Try it - Only the lines below from the one containing "Zobrazit inzerát" through the one containing "Γαλακτώματα σώματος" belong in the answer, repeated exactly and without pictures.

Listed records -
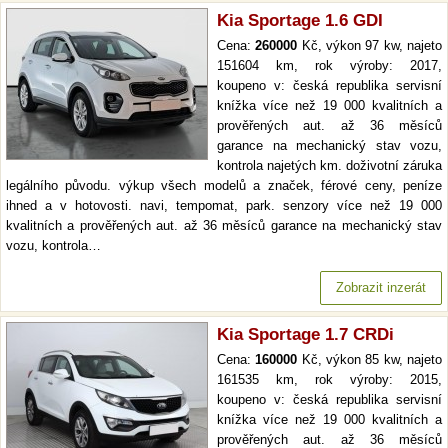
Kia Sportage 1.6 GDI
Cena:
260000
Kč, výkon 97 kw, najeto
151604 km, rok výroby: 2017,
koupeno v: česká republika servisní
knížka více než 19 000 kvalitních a
prověřených aut. až 36 měsíců
garance na mechanický stav vozu,
kontrola najetých km. doživotní záruka
legálního původu. výkup všech modelů a značek, férové ceny, peníze
ihned a v hotovosti. navi, tempomat, park. senzory více než 19 000
kvalitních a prověřených aut. až 36 měsíců garance na mechanický stav
vozu, kontrola…
Zobrazit inzerát
Kia Sportage 1.7 CRDi
Cena:
160000
Kč, výkon 85 kw, najeto
161535 km, rok výroby: 2015,
koupeno v: česká republika servisní
knížka více než 19 000 kvalitních a
prověřených aut. až 36 měsíců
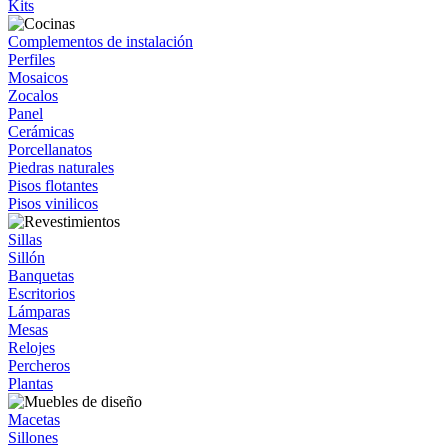
Kits
Complementos de instalación
Perfiles
Mosaicos
Zocalos
Panel
Cerámicas
Porcellanatos
Piedras naturales
Pisos flotantes
Pisos vinilicos
Sillas
Sillón
Banquetas
Escritorios
Lámparas
Mesas
Relojes
Percheros
Plantas
Macetas
Sillones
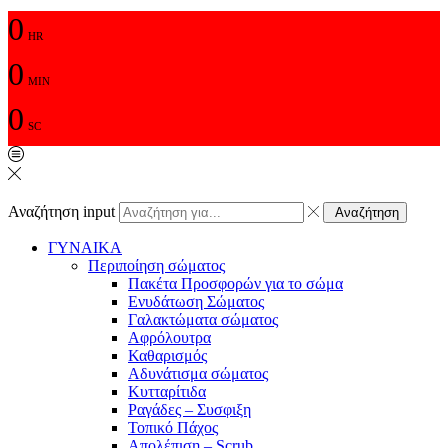
0
HR
0
MIN
0
SC
Αναζήτηση input
Αναζήτηση
ΓΥΝΑΙΚΑ
Περιποίηση σώματος
Πακέτα Προσφορών για το σώμα
Ενυδάτωση Σώματος
Γαλακτώματα σώματος
Αφρόλουτρα
Καθαρισμός
Αδυνάτισμα σώματος
Κυτταρίτιδα
Ραγάδες – Συσφιξη
Τοπικό Πάχος
Απολέπιση – Scrub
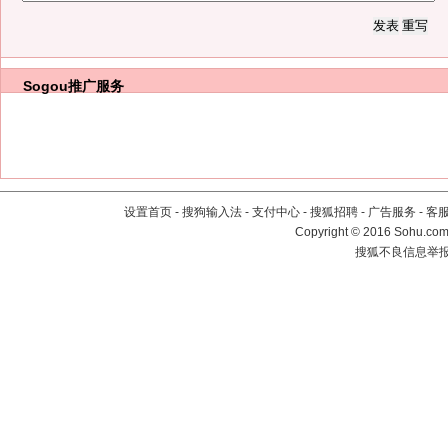
Sogou推广服务
设置首页
-
搜狗输入法
-
支付中心
-
搜狐招聘
-
广告服务
-
客
Copyright
©
2016 Sohu.com 
搜狐不良信息举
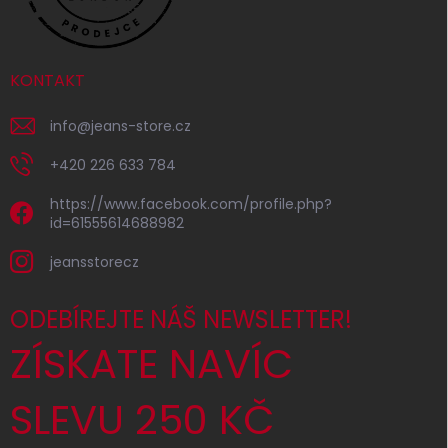
KONTAKT
info
@
jeans-store.cz
+420 226 633 784
https://www.facebook.com/profile.php?
id=61555614688982
jeansstorecz
ODEBÍREJTE NÁŠ NEWSLETTER!
ZÍSKATE NAVÍC
SLEVU 250 KČ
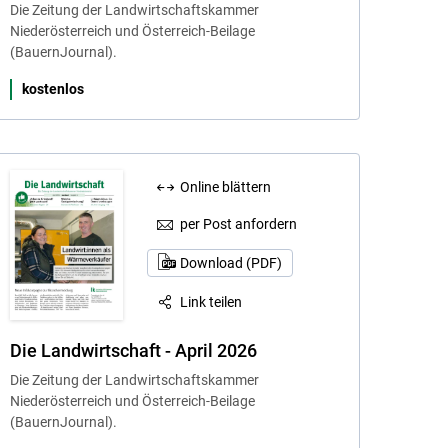
Die Zeitung der Landwirtschaftskammer
Niederösterreich und Österreich-Beilage
(BauernJournal).
kostenlos
Online blättern
per Post anfordern
Download (PDF)
Link teilen
Die Landwirtschaft - April 2026
Die Zeitung der Landwirtschaftskammer
Niederösterreich und Österreich-Beilage
(BauernJournal).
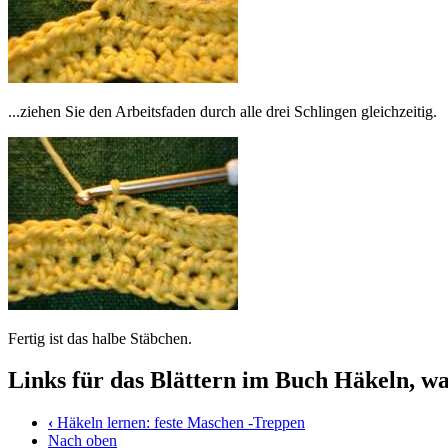
...ziehen Sie den Arbeitsfaden durch alle drei Schlingen gleichzeitig.
Fertig ist das halbe Stäbchen.
Links für das Blättern im Buch Häkeln, was
‹
Häkeln lernen: feste Maschen -Treppen
Nach oben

Solution for this exercise -
Zobrazit inzerát
Kia Sportage 1.7 CRDi
Cena:
160000
Kč, výkon 85 kw, najeto
161535 km, rok výroby: 2015,
koupeno v: česká republika servisní
knížka více než 19 000 kvalitních a
prověřených aut. až 36 měsíců
Kits
Complementos de instalación
Perfiles
Mosaicos
Zocalos
Panel
Cerámicas
Porcellanatos
Piedras naturales
Pisos flotantes
Pisos vinilicos
Sillas
Sillón
Banquetas
Escritorios
Lámparas
Mesas
Relojes
Percheros
Plantas
Macetas
Sillones
0
HR
0
MIN
0
SC
Αναζήτηση input
Αναζήτηση
ΓΥΝΑΙΚΑ
Περιποίηση σώματος
Πακέτα Προσφορών για το σώμα
Ενυδάτωση Σώματος
Γαλακτώματα σώματος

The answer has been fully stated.